HSBC accused of ‘blatant and indefensible’ forex fraud by ex-client
Lawyers for currency manager ECU Group have told the High Court that currency traders at HSBC made extra profits through activity which amounted to “blatant and indefensible” fraud.
Rio Tinto faces FCA probe
The Financial Conduct Authority (FCA) is conducting a probe into Rio Tinto and its $6.75bn underground copper project in Mongolia's Gobi Desert, looking into whether the mining firm breached listing rules in disclosures about the value of mine Oyu Tolgoi in 2018 and 2019. Oyu Tolgoi, one of the world's largest-known copper and gold deposits, is 34% owned by the Mongolian government, with the rest held by Turquoise Hill, in which Rio owns a 50.8% stake.
Audit of auditors leaves room for improvement
The FT looks at audit quality, suggesting that the Financial Reporting Council’s annual inspection “has read very similarly for the past five years” before considering the impact proposed reforms will have.
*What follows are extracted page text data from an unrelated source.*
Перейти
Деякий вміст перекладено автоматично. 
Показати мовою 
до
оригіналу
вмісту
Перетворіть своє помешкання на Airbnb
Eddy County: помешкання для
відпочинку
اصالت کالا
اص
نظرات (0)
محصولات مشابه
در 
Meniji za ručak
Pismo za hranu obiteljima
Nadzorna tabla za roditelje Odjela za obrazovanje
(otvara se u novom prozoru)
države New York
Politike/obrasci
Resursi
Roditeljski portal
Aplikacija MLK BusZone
German insurers expect up to $6.5bn in storm claims
German insurance industry association GDV estimates that there will be up to €5.5bn ($6.5bn) in claims from storms that brought catastrophic flooding to parts of the country this month. Allianz, Germany's biggest insurer, gave its first damages estimate yesterday, saying it expects claims of more than €500m from storm Bernd. Allianz added that it had already received claims for about 10,000 homes and 3,000 vehicles and expects the figures to rise to 30,000 and 5,000 respectively.
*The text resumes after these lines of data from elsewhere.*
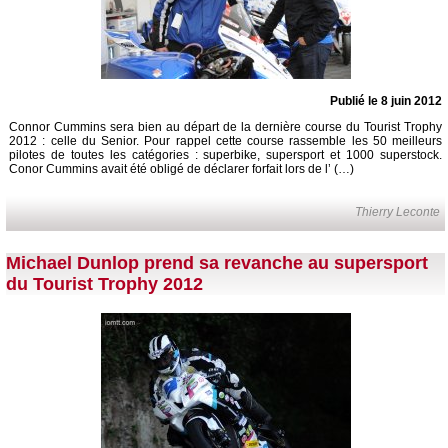
Publié le 8 juin 2012
Connor Cummins sera bien au départ de la dernière course du Tourist Trophy
2012 : celle du Senior. Pour rappel cette course rassemble les 50 meilleurs
pilotes de toutes les catégories : superbike, supersport et 1000 superstock.
Conor Cummins avait été obligé de déclarer forfait lors de l’ (…)
Thierry Leconte
Michael Dunlop prend sa revanche au supersport
du Tourist Trophy 2012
FirstGroup chief executive steps down
The chief executive of bus and train operator FirstGroup is to step down. Matthew Gregory, who has been chief executive since 2018, will leave the position after the company’s annual shareholder meeting in September. FirstGroup’s chairman, David Martin, will become executive chairman until the company finds a permanent chief executive. Coast Capital Management, a hedge fund that owns about 15% of the group, issued a statement on Monday calling on Mr Gregory and two other directors to step down after failing to stop the sale of the transport operator's North American divisions for $3.1bn. The sale was approved by just over 60% of FirstGroup’s shareholders at a meeting in May but Coast had argued that the price was too low and had described it as a “terrible deal.” Mr Gregory said that his decision to step down was “unrelated to the calls for my resignation.”
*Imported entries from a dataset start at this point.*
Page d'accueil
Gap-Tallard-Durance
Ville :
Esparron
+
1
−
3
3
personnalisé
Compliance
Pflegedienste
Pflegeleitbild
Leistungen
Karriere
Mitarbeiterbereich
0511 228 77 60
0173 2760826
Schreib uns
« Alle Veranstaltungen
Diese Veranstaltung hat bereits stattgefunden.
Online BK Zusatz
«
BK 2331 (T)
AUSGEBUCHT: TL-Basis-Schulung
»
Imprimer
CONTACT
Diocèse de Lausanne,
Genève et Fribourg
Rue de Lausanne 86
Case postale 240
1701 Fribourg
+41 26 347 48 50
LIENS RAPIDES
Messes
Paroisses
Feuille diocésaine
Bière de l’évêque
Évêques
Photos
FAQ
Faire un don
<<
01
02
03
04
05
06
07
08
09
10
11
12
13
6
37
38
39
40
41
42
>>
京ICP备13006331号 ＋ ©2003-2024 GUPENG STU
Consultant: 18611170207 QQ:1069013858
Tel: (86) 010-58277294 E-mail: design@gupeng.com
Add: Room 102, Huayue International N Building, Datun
Concerns over fire safety in modular buildings
The BBC looks at concerns raised over the fire safety of modular buildings, following two significant fires in Shetland - at the Fair Isle Bird Observatory in 2019, and at the Moorfield Hotel in 2020. Both buildings, less than 10 years old, were made from factory-built units shipped to Shetland by sea. Ian Abley, a technical designer with the Fire Protection Agency, said there could be issues of fires "getting into the cavity between the modules," and travelling "from one compartment to another through unseen spaces within the compartment walls and floors."
Vatican cardinal goes on trial in landmark financial corruption case
Cardinal Giovanni Becciu, once one of the most powerful men in the Vatican, has gone on trial for embezzlement and other alleged crimes, as a scandal that has posed one of the biggest tests of Pope Francis’s pontificate spilled out into the open. The case, focused on an ill-fated multimillion-pound Vatican investment in a luxury London property development, makes Giovanni Angelo Becciu the first cardinal to face trial for financial crimes in the Vatican’s criminal court. Becciu, who has had his legal immunity as a cardinal lifted by Pope Francis, is accused of abuse of office and embezzlement linked to his oversight of hundreds of millions of euros of Catholic charitable funds held in Swiss banks. He has denied wrongdoing and said he believes he is the victim of a conspiracy.